I was up around eight the next day, along with Half Pint, and we waited for Darcy to arrive. He was meant to be driving down from Cumbria early in the morning, but his phone had broken and Half Pint was uncertain as to his ability to find the house unaided. “He’s got a sat nav,” I said optimistically, but we both recalled his navigational efforts in Cumbria last spring, and even the prospect of electronic assistance was hardly reassuring. The most unsettling part of it all was that he couldn’t contact us, nor we him. For people of our generation, this is almost unheard-of, and as we sat nursing our cups of tea, it became clear how our parents must have felt when they’d invited friends to stay: with no up-to-the-minute contact, they told you when they aimed to arrive and you hoped for the best. If they were delayed, you waited in ignorance until they could get to a pay phone and explain (hopefully) where they were. This, incidentally, is why the iconic red phone box is disappearing: the rise of mobiles means no one needs them anymore. They’re keeping them in rural areas where signals might be bad, but other than that they’re quickly becoming obsolete.
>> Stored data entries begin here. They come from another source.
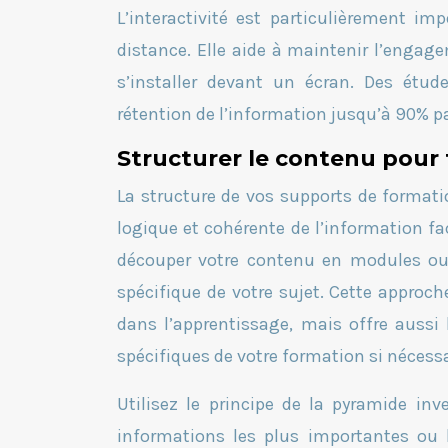
L’interactivité est particulièrement i
distance. Elle aide à maintenir l’engage
s’installer devant un écran. Des étu
rétention de l’information jusqu’à 90% p
Structurer le contenu pour f
La structure de vos supports de format
logique et cohérente de l’information 
découper votre contenu en modules ou 
spécifique de votre sujet. Cette appro
dans l’apprentissage, mais offre aussi l
spécifiques de votre formation si nécessa
Utilisez le principe de la pyramide i
informations les plus importantes ou l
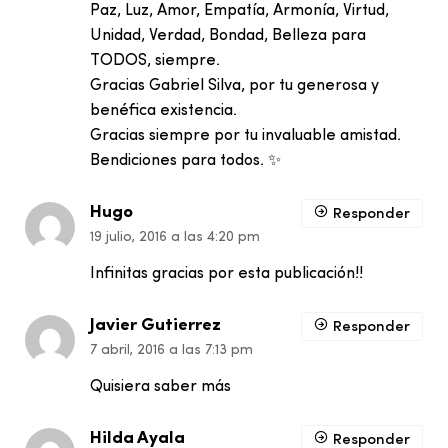
Paz, Luz, Amor, Empatía, Armonía, Virtud,
Unidad, Verdad, Bondad, Belleza para
TODOS, siempre.
Gracias Gabriel Silva, por tu generosa y
benéfica existencia.
Gracias siempre por tu invaluable amistad.
Bendiciones para todos. ✨
Hugo
Responder
19 julio, 2016 a las 4:20 pm
Infinitas gracias por esta publicación!!
Javier Gutierrez
Responder
7 abril, 2016 a las 7:13 pm
Quisiera saber más
Hilda Ayala
Responder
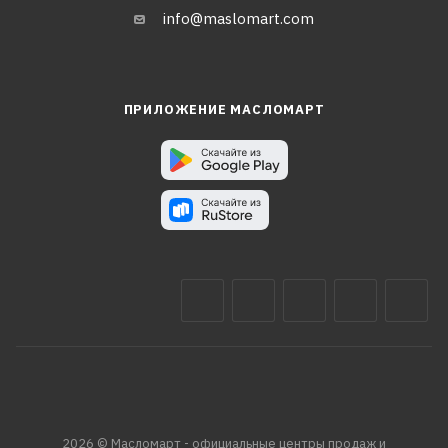
info@maslomart.com
ПРИЛОЖЕНИЕ МАСЛОМАРТ
2026 © Масломарт - официальные центры продаж и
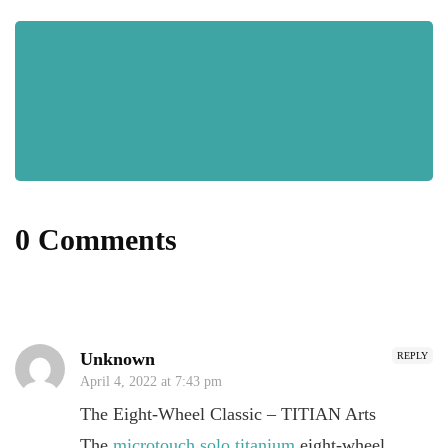
0 Comments
Unknown
REPLY
April 4, 2022 at 7:43 pm
The Eight-Wheel Classic – TITIAN Arts
The
microtouch solo titanium
eight-wheel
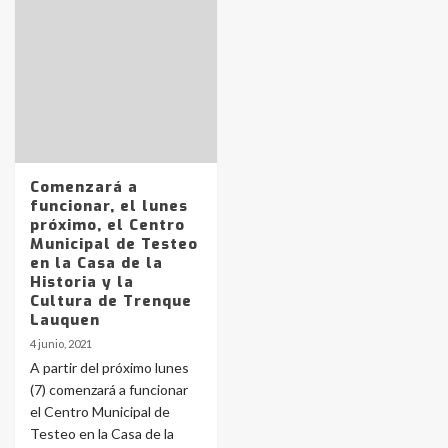
Identidad de los adolescentes
pampeanos que fueron
protagonistas del fatal accidente
en la mañana del lunes
3
Comenzará a
Accidente en Ruta 5: falleció un
funcionar, el lunes
joven de Trenque Lauquen
próximo, el Centro
4
Municipal de Testeo
en la Casa de la
Historia y la
Los precios de los combustibles en
Cultura de Trenque
La Pampa, desde YPF hasta Axion
Lauquen
entre 857 a 1338 pesos
5
4 junio, 2021
A partir del próximo lunes
(7) comenzará a funcionar
La Bolsa de Cereales de Bahía
el Centro Municipal de
Blanca anticipa que Agosto vendrá
con lluvias y heladas, en gran parte
Testeo en la Casa de la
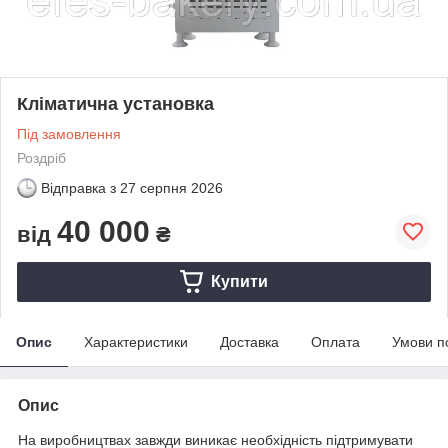
Кліматична установка
Під замовлення
Роздріб
Відправка з
27 серпня 2026
40 000
від
₴
Купити
Опис
Характеристики
Доставка
Оплата
Умови п
Опис
На виробництвах завжди виникає необхідність підтримувати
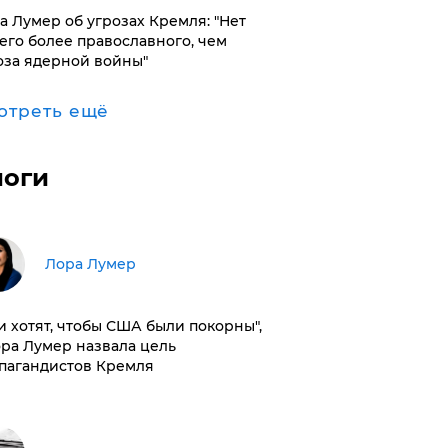
а Лумер об угрозах Кремля: "Нет
его более православного, чем
оза ядерной войны"
отреть ещё
логи
​Лора Лумер
и хотят, чтобы США были покорны",
ора Лумер назвала цель
пагандистов Кремля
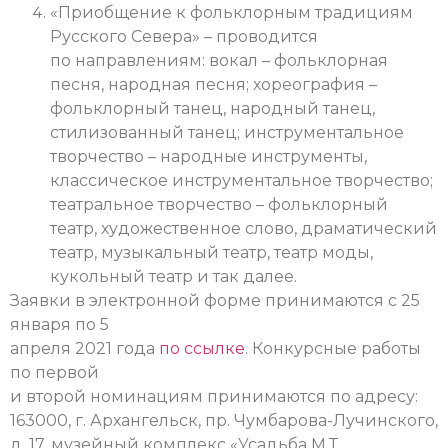
«Приобщение к фольклорным традициям
Русского Севера» – проводится
по направлениям: вокал – фольклорная
песня, народная песня; хореография –
фольклорный танец, народный танец,
стилизованный танец; инструментальное
творчество – народные инструменты,
классическое инструментальное творчество;
театральное творчество – фольклорный
театр, художественное слово, драматический
театр, музыкальный театр, театр моды,
кукольный театр и так далее.
Заявки в электронной форме принимаются с 25
января по 5
апреля 2021 года
по ссылке
. Конкурсные работы
по первой
и второй номинациям принимаются по адресу:
163000, г. Архангельск, пр. Чумбарова-Лучинского,
д. 17, музейный комплекс «Усадьба М.Т.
Remarkably, ten minutes before we were expecting him, Darcy’s car pulled into Half Pint’s driveway. We crowded around and fussed at him while he grinned sheepishly. “The sat nav actually got you here?!” “Well, no,” he admitted. “I just went and asked a farmer up the road. He was very helpful.” Half Pint pondered this for a moment. “Was he tall? What color was his hair? I wonder who that can have been…It was probably Mike,” she added reflectively (or some such name), before bustling off to arrange bedding.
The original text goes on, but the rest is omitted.